A. Le droit au compte et le service bancaire de base

Instauré par la loi bancaire de 1984333, le droit au compte pêchait originellement par l’absence de prise en compte des services l’accompagnant. En 1992, l’Association Française des Banques (AFB, aujourd’hui Fédération Bancaire Française (FBF)) adopta la Charte des services bancaires de base par laquelle les banques volontaires s’engageaient à fournir des services de manière adaptée aux bénéficiaires du droit au compte.
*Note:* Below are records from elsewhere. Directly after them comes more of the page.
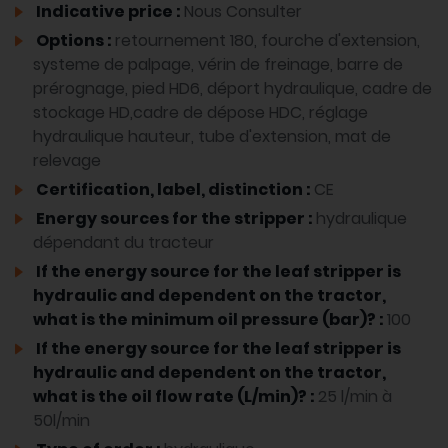
Indicative price :
Nous Consulter
Options :
retournement 180, fourche d'extension,
systeme de palpage, vérin de freinage, barre de
prérognage, pied HD6, déport hydraulique, cadre de
stockage HD,cadre de dépose HDC, réglage
hydraulique hauteur, tube d'extension, mat de
relevage
Certification, label, distinction :
CE
Energy sources for the stripper :
hydraulique
dépendant du tracteur
If the energy source for the leaf stripper is
hydraulic and dependent on the tractor,
what is the minimum oil pressure (bar)? :
100
If the energy source for the leaf stripper is
hydraulic and dependent on the tractor,
what is the oil flow rate (L/min)? :
25 l/min à
50l/min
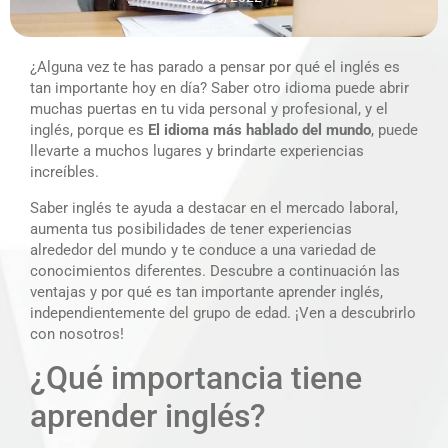
¿Alguna vez te has parado a pensar por qué el inglés es
tan importante hoy en día? Saber otro idioma puede abrir
muchas puertas en tu vida personal y profesional, y el
inglés, porque es
El idioma más hablado del mundo
, puede
llevarte a muchos lugares y brindarte experiencias
increíbles.
Saber inglés te ayuda a destacar en el mercado laboral,
aumenta tus posibilidades de tener experiencias
alrededor del mundo y te conduce a una variedad de
conocimientos diferentes. Descubre a continuación las
ventajas y por qué es tan importante aprender inglés,
independientemente del grupo de edad. ¡Ven a descubrirlo
con nosotros!
¿Qué importancia tiene
aprender inglés?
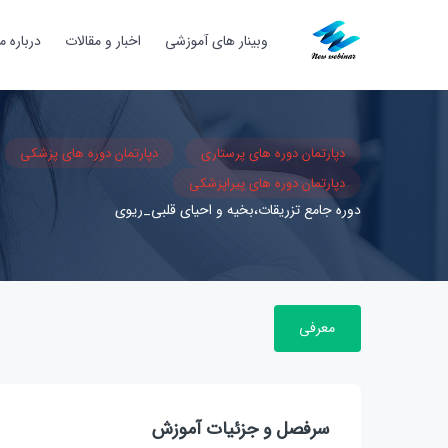
وبینار های آموزشی
اخبار و مقالات
درباره ما
دپارتمان دوره های پرستاری
دپارتمان دوره های پزشکی
دپارتمان دوره های پیراپزشکی
دوره جامع تزریقات،بخیه و احیای قلبی_ریوی
معرفی
سرفصل و جزئیات آموزش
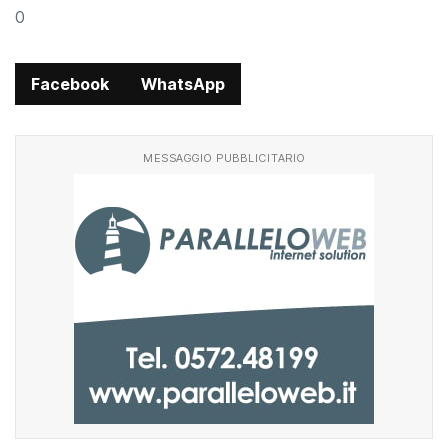
0
Facebook
WhatsApp
MESSAGGIO PUBBLICITARIO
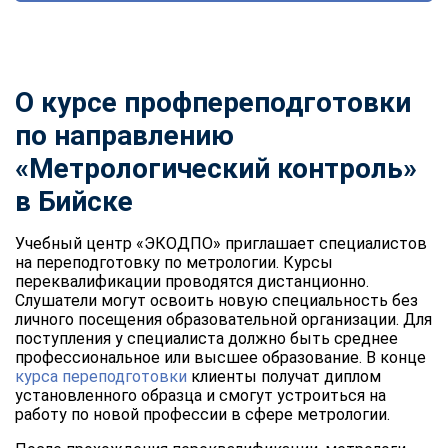
О курсе профпереподготовки
по направлению
«Метрологический контроль»
в Бийске
Учебный центр «ЭКОДПО» приглашает специалистов
на переподготовку по метрологии. Курсы
переквалификации проводятся дистанционно.
Слушатели могут освоить новую специальность без
личного посещения образовательной организации. Для
поступления у специалиста должно быть среднее
профессиональное или высшее образование. В конце
курса переподготовки
клиенты получат диплом
установленного образца и смогут устроиться на
работу по новой профессии в сфере метрологии.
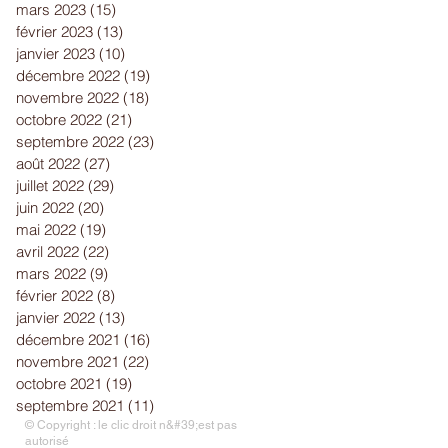
mars 2023
(15)
15 posts
février 2023
(13)
13 posts
janvier 2023
(10)
10 posts
décembre 2022
(19)
19 posts
novembre 2022
(18)
18 posts
octobre 2022
(21)
21 posts
septembre 2022
(23)
23 posts
août 2022
(27)
27 posts
juillet 2022
(29)
29 posts
juin 2022
(20)
20 posts
mai 2022
(19)
19 posts
avril 2022
(22)
22 posts
mars 2022
(9)
9 posts
février 2022
(8)
8 posts
janvier 2022
(13)
13 posts
décembre 2021
(16)
16 posts
novembre 2021
(22)
22 posts
octobre 2021
(19)
19 posts
septembre 2021
(11)
11 posts
© Copyright : le clic droit n&#39;est pas
autorisé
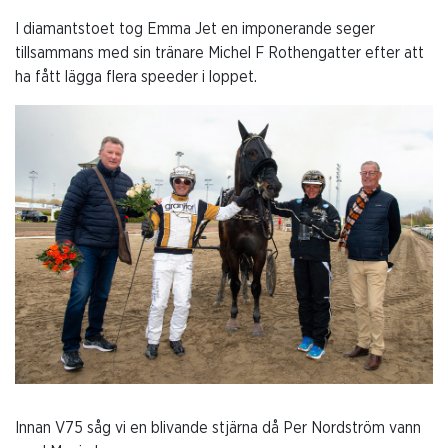
I diamantstoet tog Emma Jet en imponerande seger
tillsammans med sin tränare Michel F Rothengatter efter att
ha fått lägga flera speeder i loppet.
Innan V75 såg vi en blivande stjärna då Per Nordström vann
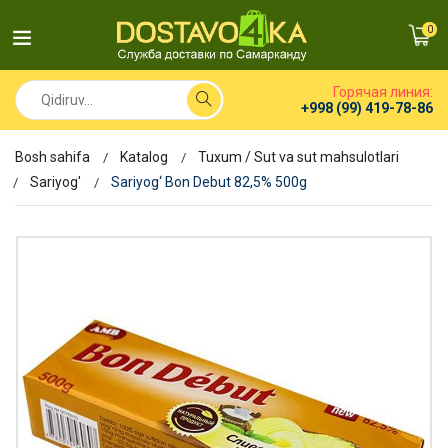
0
Горячая линия:
+998 (99) 419-78-86
Bosh sahifa
Katalog
Tuxum / Sut va sut mahsulotlari
Sariyog'
Sariyog‘ Bon Debut 82,5% 500g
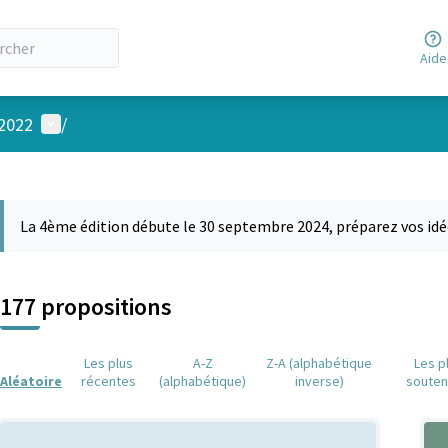
Aide
Menu utilisateur
 2022
/
 la carte
 suivant est une carte qui présente les éléments de cette page comm
La 4ème édition débute le 30 septembre 2024, préparez vos idé
177 propositions
Les plus
A-Z
Z-A (alphabétique
Les p
Aléatoire
récentes
(alphabétique)
inverse)
soute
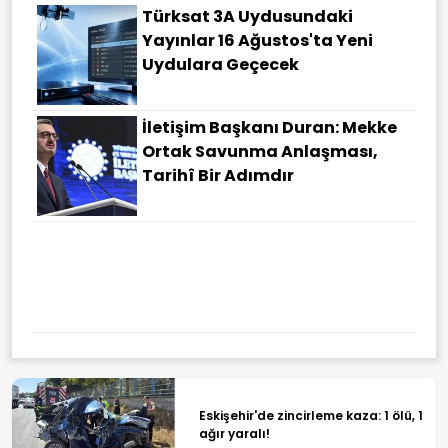
Türksat 3A Uydusundaki
Yayınlar 16 Ağustos'ta Yeni
Uydulara Geçecek
İletişim Başkanı Duran: Mekke
Ortak Savunma Anlaşması,
Tarihî Bir Adımdır
Eskişehir'de zincirleme kaza: 1 ölü, 1
ağır yaralı!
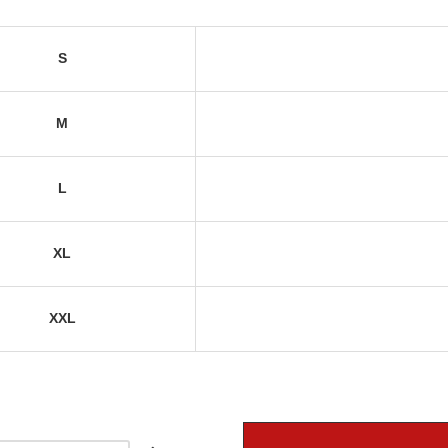
S
M
L
XL
XXL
Face aux difficultés rencontrées pour accéder au droit au compte et devant l’inefficacité de la Charte des services bancaires de base, la loi de lutte contre les exclusions de 1998334 modifia la procédure d’accès335 et instaura un service bancaire de base qui fut défini par décret en 2001336. Il fut complété par un décret de 2006 incluant de manière obligatoire une carte de paiement à autorisation systématique337.

Encadré 39 : Contenu du Service bancaire de base (août 2008)
Le service bancaire de base comprend :
- L'ouverture, la tenue et la clôture du compte ;
- Un changement d'adresse par an ;
- La délivrance à la demande de relevés d'identité bancaire ;
- La domiciliation de virements bancaires ;
- L'envoi mensuel d'un relevé des opérations effectuées sur le compte ;
- La réalisation des opérations de caisse ;
- L'encaissement de chèques et de virements bancaires ;
- Les dépôts et les retraits d'espèces au guichet de l'organisme teneur de compte ;
- Les paiements par prélèvements, titre interbancaire de paiement ou virement bancaire ;
- Des moyens de consultation à distance du solde du compte ;
- Une carte de paiement dont chaque utilisation est autorisée par l'établissement de crédit qui l'a émise ;
- Deux formules de chèques de banque par mois ou moyens de paiements équivalents offrant les mêmes services.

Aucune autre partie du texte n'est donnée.